■ Data for this exercise:
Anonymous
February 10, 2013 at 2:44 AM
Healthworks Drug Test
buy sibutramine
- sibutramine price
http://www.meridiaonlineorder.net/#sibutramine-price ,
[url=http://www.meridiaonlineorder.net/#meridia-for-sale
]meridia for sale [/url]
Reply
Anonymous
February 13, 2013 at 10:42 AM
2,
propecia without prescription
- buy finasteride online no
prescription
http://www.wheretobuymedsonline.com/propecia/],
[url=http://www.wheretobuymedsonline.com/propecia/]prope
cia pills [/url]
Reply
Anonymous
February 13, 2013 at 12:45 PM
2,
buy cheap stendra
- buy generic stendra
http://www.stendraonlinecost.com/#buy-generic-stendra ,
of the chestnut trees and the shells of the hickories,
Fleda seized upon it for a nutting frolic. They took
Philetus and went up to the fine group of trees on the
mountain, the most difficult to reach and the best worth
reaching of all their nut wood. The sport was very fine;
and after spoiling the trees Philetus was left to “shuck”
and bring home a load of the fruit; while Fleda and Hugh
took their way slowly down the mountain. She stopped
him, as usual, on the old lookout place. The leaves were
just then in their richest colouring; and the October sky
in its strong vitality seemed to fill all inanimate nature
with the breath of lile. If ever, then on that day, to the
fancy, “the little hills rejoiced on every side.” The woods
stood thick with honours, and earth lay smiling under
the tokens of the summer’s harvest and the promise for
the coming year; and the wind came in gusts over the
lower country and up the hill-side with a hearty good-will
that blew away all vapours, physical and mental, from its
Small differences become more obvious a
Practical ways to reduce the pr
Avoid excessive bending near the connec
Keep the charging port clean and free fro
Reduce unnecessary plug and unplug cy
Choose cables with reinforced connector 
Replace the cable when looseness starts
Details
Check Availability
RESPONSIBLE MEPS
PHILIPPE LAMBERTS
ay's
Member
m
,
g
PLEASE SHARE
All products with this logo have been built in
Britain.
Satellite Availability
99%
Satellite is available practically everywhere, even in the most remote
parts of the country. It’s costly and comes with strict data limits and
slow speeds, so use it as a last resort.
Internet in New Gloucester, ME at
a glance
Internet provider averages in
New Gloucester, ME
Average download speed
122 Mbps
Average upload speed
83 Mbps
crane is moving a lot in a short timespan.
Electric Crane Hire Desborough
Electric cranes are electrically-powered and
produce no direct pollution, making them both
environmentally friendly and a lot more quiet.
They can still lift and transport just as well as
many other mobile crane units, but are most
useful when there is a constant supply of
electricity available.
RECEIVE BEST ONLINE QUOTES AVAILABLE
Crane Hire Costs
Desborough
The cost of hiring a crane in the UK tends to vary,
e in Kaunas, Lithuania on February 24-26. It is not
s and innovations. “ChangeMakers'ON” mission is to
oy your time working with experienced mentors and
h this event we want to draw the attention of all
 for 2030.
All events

■ Task requirements:
Examine the listing and say how many of its lines contain the string "Fleda". Give the number alone.

■ Reply to the task:
2